▶ [WHAT THE TASK ASKS]
Every line of the listing that holds the word "обнаружили" should be returned.
═══ PROVIDED DATA
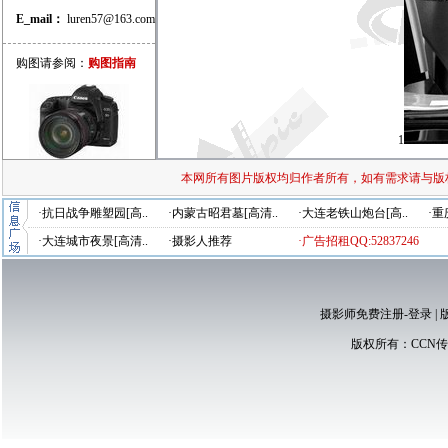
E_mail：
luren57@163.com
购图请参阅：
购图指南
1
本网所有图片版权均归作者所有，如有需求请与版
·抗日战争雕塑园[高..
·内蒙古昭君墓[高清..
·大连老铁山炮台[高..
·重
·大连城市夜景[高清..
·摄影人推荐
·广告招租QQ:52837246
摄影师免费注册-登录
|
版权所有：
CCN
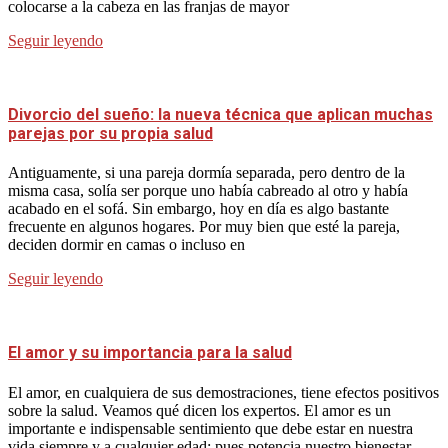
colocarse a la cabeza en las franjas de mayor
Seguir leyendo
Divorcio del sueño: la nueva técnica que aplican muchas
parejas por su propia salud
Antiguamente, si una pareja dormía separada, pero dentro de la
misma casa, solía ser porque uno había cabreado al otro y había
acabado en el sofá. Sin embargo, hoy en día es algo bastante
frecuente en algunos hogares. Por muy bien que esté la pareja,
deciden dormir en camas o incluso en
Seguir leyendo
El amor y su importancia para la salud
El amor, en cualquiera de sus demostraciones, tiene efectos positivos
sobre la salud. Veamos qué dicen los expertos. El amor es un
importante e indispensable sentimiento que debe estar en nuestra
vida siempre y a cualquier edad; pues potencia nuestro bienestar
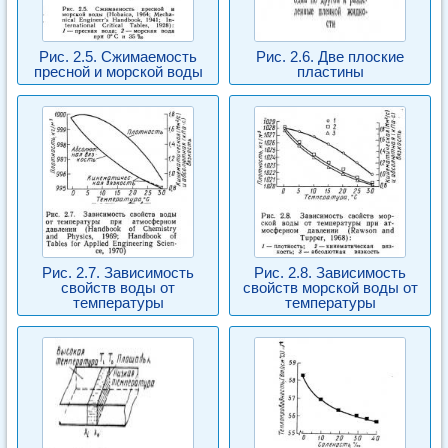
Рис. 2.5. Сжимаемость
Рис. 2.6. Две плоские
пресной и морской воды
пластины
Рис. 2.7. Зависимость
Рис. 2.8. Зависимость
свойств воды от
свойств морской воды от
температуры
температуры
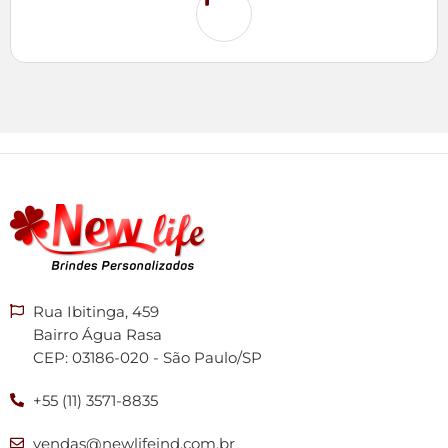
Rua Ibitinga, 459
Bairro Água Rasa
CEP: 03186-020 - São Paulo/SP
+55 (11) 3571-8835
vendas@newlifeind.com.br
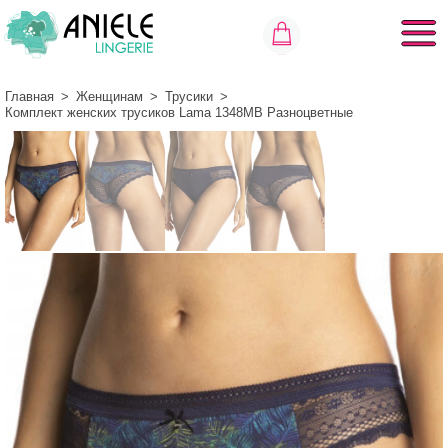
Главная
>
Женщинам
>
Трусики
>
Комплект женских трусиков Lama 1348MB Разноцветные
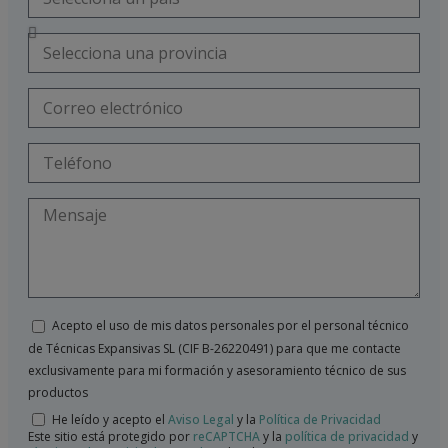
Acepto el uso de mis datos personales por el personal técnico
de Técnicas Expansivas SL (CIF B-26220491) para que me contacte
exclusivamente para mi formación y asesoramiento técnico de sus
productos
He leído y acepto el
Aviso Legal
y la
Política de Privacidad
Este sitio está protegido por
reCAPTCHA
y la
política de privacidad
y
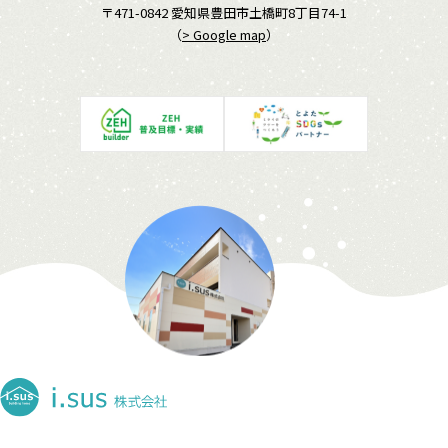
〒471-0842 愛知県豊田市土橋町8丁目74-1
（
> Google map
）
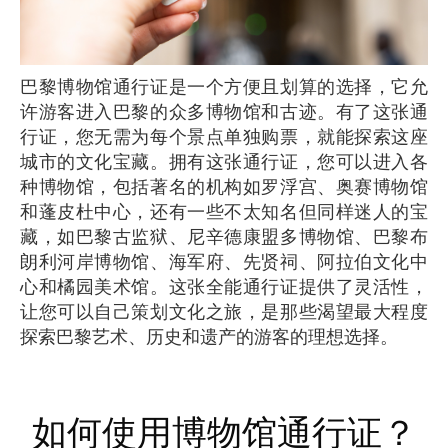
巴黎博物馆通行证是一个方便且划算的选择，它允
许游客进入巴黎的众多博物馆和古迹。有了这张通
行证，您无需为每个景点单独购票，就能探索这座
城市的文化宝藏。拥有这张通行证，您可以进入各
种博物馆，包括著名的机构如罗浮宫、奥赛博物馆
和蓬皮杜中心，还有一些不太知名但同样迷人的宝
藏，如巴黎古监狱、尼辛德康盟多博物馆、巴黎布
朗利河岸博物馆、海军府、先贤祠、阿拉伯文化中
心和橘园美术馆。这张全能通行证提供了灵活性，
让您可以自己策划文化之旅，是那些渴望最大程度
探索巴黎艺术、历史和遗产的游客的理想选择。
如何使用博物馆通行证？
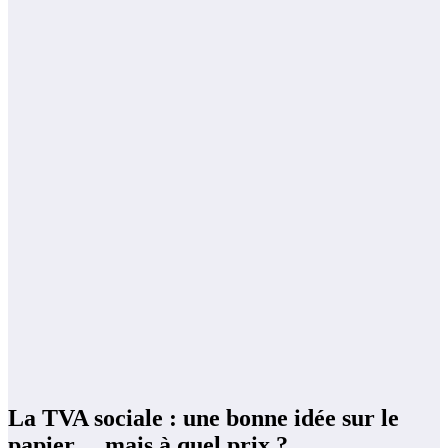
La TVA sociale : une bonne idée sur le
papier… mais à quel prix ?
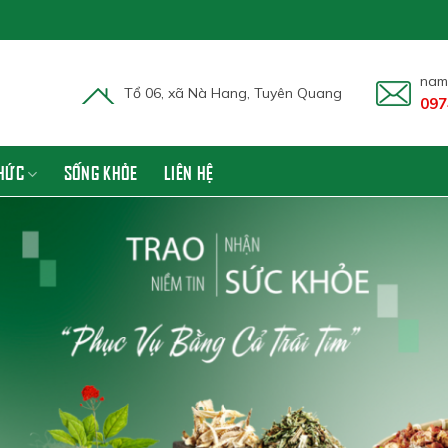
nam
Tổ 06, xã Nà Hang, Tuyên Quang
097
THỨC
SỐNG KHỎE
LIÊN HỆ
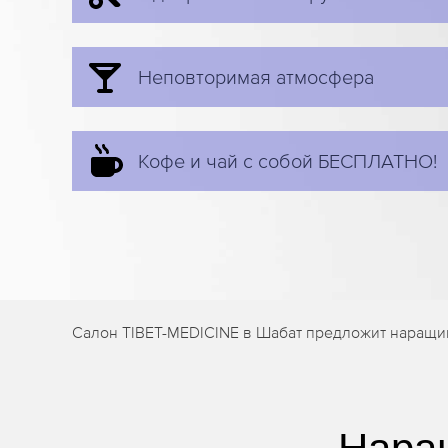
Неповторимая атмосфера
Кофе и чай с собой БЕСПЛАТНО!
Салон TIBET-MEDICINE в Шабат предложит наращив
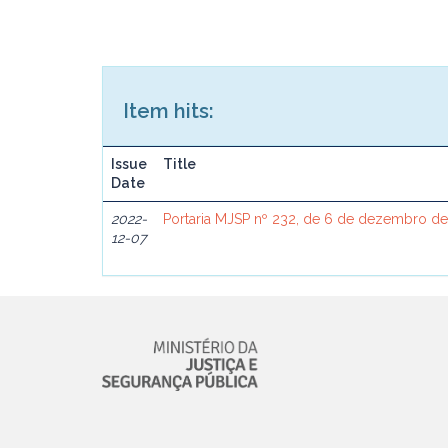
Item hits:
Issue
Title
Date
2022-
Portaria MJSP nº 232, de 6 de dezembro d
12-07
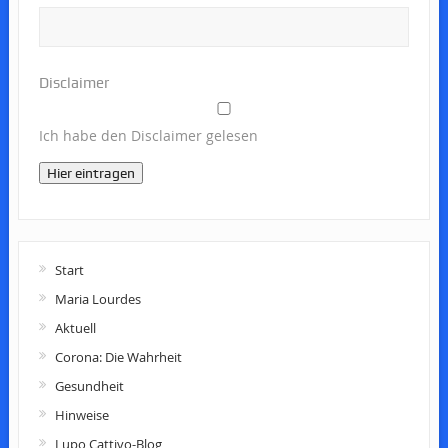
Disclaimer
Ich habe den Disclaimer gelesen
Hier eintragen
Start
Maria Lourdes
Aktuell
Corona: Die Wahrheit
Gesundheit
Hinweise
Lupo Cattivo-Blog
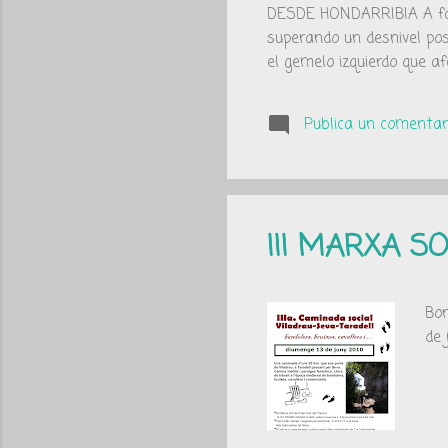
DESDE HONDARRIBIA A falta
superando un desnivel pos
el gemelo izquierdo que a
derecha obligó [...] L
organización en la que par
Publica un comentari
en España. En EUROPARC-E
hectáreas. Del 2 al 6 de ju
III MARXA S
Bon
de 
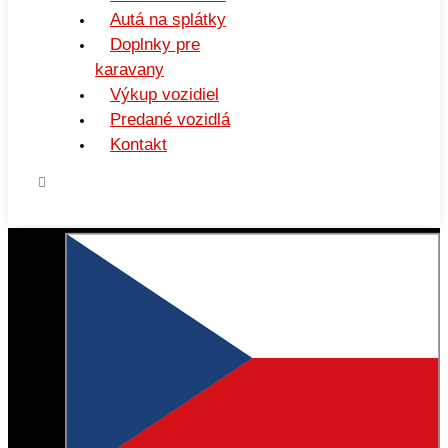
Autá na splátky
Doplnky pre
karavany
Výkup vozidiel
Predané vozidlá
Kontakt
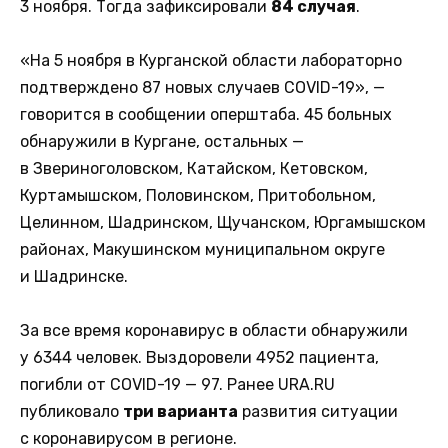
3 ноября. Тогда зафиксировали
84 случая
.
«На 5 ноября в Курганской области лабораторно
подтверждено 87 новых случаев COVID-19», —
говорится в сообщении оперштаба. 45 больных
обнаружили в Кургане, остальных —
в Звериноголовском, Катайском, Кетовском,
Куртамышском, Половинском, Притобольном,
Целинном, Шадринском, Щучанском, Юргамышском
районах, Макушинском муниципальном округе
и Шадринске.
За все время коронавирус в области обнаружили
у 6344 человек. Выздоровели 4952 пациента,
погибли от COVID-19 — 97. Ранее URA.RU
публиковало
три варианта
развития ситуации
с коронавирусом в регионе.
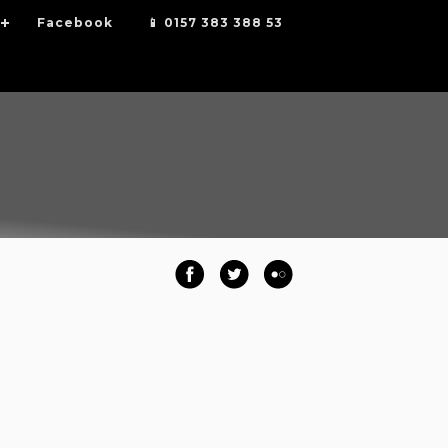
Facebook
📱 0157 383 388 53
══════
▶ [EXERCISE RESULT]
обнаружили в Кургане, остальных —
За все время коронавирус в области обнаружили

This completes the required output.